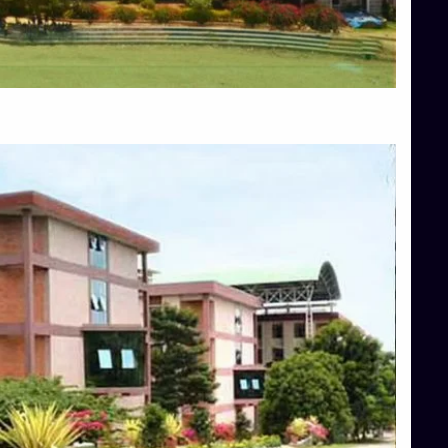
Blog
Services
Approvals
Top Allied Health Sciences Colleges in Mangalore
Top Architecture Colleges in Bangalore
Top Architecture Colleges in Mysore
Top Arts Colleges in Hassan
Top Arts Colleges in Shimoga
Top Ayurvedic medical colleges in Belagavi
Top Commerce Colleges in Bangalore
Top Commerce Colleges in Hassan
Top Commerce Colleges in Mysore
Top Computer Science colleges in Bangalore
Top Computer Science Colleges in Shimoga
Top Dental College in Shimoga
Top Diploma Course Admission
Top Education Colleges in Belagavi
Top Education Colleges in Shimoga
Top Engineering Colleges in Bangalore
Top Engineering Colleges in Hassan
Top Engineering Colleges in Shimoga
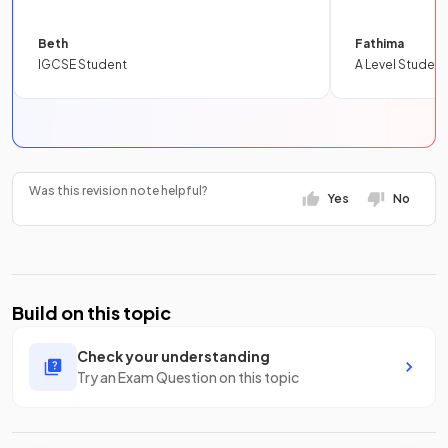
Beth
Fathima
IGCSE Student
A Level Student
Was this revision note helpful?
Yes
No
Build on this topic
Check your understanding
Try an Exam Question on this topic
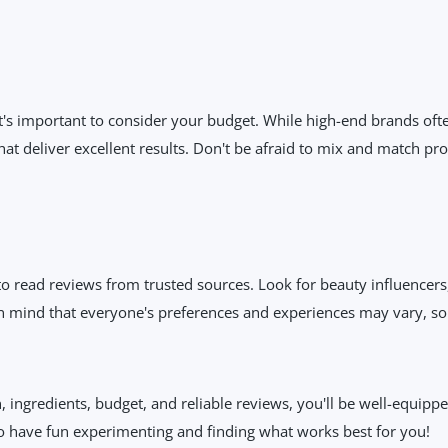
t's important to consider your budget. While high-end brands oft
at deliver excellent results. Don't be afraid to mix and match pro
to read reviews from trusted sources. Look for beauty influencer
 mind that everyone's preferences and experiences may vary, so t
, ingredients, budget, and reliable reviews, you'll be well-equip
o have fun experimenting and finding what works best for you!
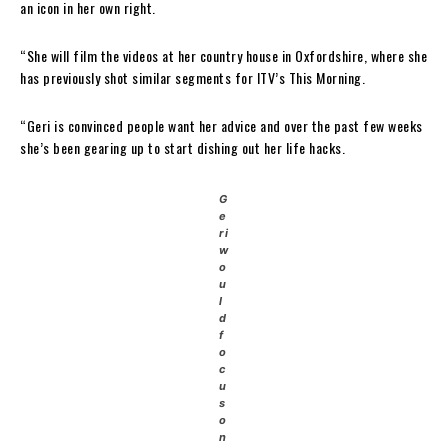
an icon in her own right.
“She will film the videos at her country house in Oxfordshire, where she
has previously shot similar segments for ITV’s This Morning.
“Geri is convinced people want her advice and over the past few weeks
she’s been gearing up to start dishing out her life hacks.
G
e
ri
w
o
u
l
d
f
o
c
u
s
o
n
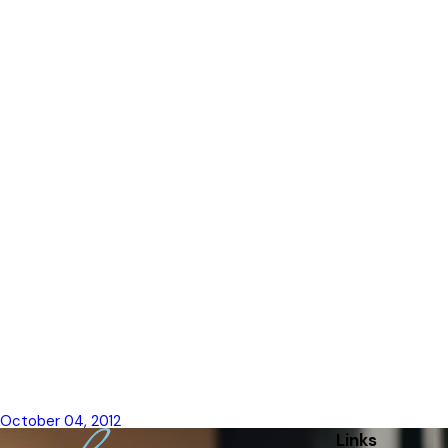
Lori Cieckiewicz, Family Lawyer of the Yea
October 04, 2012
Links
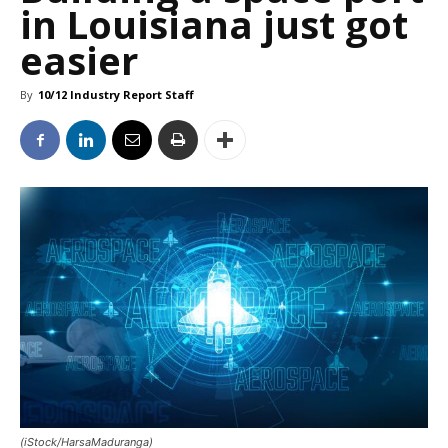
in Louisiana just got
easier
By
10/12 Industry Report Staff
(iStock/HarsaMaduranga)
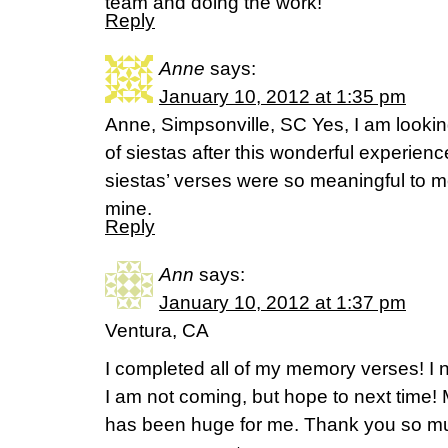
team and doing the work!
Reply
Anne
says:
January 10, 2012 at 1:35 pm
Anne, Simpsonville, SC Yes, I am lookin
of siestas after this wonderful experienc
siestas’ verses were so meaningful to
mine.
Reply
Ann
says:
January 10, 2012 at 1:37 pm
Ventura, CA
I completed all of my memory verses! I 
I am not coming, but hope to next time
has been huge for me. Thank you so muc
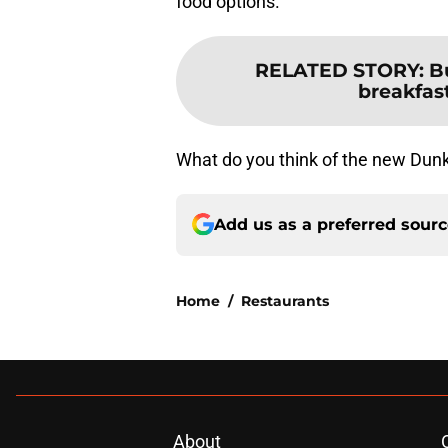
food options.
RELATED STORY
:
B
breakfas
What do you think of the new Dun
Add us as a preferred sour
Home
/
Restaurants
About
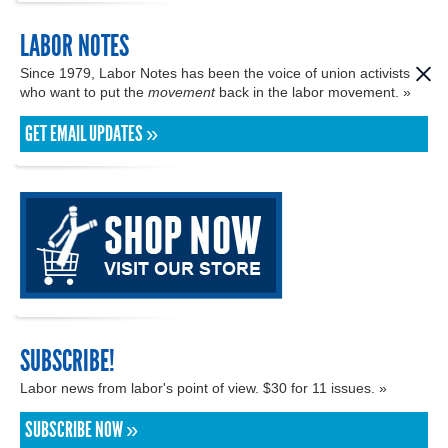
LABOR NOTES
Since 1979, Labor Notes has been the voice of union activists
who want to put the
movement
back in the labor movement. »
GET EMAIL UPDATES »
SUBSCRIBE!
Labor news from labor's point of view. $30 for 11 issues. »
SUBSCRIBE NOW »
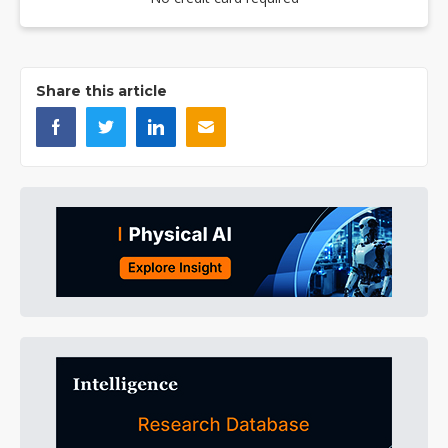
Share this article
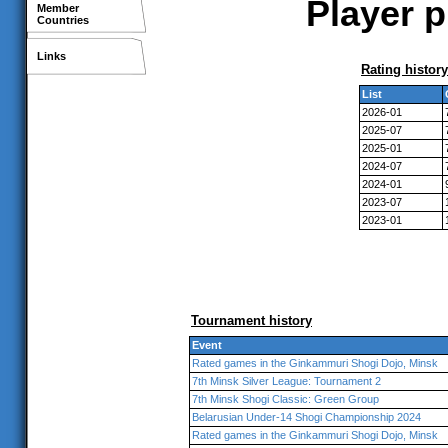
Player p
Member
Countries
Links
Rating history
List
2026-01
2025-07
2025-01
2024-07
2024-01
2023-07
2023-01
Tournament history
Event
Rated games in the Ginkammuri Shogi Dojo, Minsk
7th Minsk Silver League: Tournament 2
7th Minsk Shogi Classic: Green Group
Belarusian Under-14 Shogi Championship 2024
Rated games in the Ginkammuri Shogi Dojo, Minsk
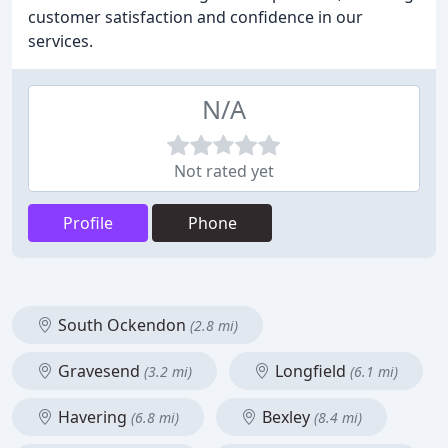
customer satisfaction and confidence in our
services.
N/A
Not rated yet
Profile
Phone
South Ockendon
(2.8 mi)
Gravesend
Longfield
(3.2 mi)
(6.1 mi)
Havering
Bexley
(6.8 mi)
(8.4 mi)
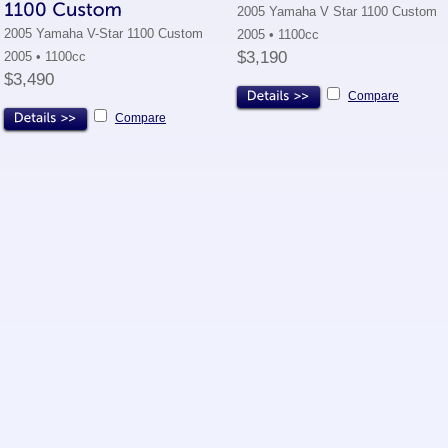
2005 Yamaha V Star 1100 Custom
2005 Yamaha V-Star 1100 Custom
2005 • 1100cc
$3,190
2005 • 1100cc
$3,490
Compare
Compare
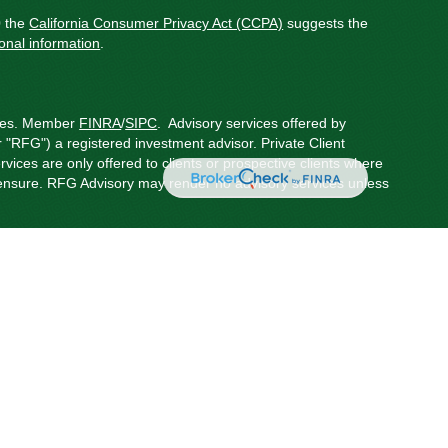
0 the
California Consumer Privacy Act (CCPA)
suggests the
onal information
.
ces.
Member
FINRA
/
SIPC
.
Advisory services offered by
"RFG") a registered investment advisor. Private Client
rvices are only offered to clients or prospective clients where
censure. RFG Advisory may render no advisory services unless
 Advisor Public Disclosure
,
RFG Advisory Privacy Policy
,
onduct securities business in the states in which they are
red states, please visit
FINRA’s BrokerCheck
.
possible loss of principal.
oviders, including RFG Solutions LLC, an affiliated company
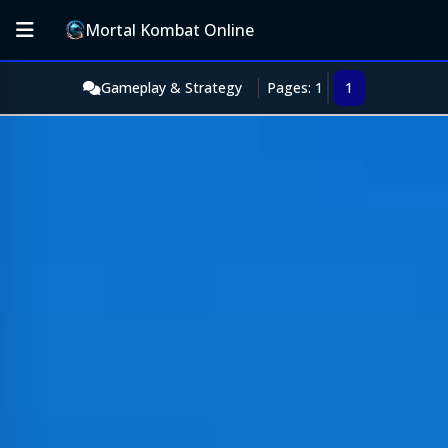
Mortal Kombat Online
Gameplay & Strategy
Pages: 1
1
________________________
## [Activity]
Nothing should appear in the answer except the lines from the first line of the data through the line holding "back in the", exactly as written, with pictures left out.

## [Task output]
Blog
Services
Approvals
Top Allied Health Sciences Colleges in Mangalore
Top Architecture Colleges in Bangalore
Top Architecture Colleges in Mysore
Top Arts Colleges in Hassan
Top Arts Colleges in Shimoga
Top Ayurvedic medical colleges in Belagavi
Top Commerce Colleges in Bangalore
Top Commerce Colleges in Hassan
Top Commerce Colleges in Mysore
Top Computer Science colleges in Bangalore
Top Computer Science Colleges in Shimoga
Top Dental College in Shimoga
Top Diploma Course Admission
Top Education Colleges in Belagavi
Top Education Colleges in Shimoga
Top Engineering Colleges in Bangalore
Top Engineering Colleges in Hassan
Top Engineering Colleges in Shimoga
Beth
Fathima
IGCSE Student
A Level Student
Was this revision note helpful?
Yes
No
Build on this topic
Check your understanding
Try an Exam Question on this topic
t's important to consider your budget. While high-end brands oft
at deliver excellent results. Don't be afraid to mix and match pro
to read reviews from trusted sources. Look for beauty influencer
 mind that everyone's preferences and experiences may vary, so t
, ingredients, budget, and reliable reviews, you'll be well-equip
o have fun experimenting and finding what works best for you!
an icon in her own right.
“She will film the videos at her country house in Oxfordshire, where she
has previously shot similar segments for ITV’s This Morning.
“Geri is convinced people want her advice and over the past few weeks
she’s been gearing up to start dishing out her life hacks.
G
e
ri
w
o
u
l
d
f
o
c
u
s
o
n
Lori Cieckiewicz, Family Lawyer of the Yea
October 04, 2012
Links
in Louisiana just got
easier
By
10/12 Industry Report Staff
(iStock/HarsaMaduranga)
team and doing the work!
Reply
Anne
says:
January 10, 2012 at 1:35 pm
Anne, Simpsonville, SC Yes, I am lookin
of siestas after this wonderful experienc
siestas’ verses were so meaningful to
mine.
Reply
Ann
says:
January 10, 2012 at 1:37 pm
Ventura, CA
I completed all of my memory verses! I 
I am not coming, but hope to next time
has been huge for me. Thank you so muc
food options.
RELATED STORY
:
B
breakfas
What do you think of the new Dun
Add us as a preferred sour
Home
/
Restaurants
About
LABOR NOTES
Since 1979, Labor Notes has been the voice of union activists
who want to put the
movement
back in the labor movement. »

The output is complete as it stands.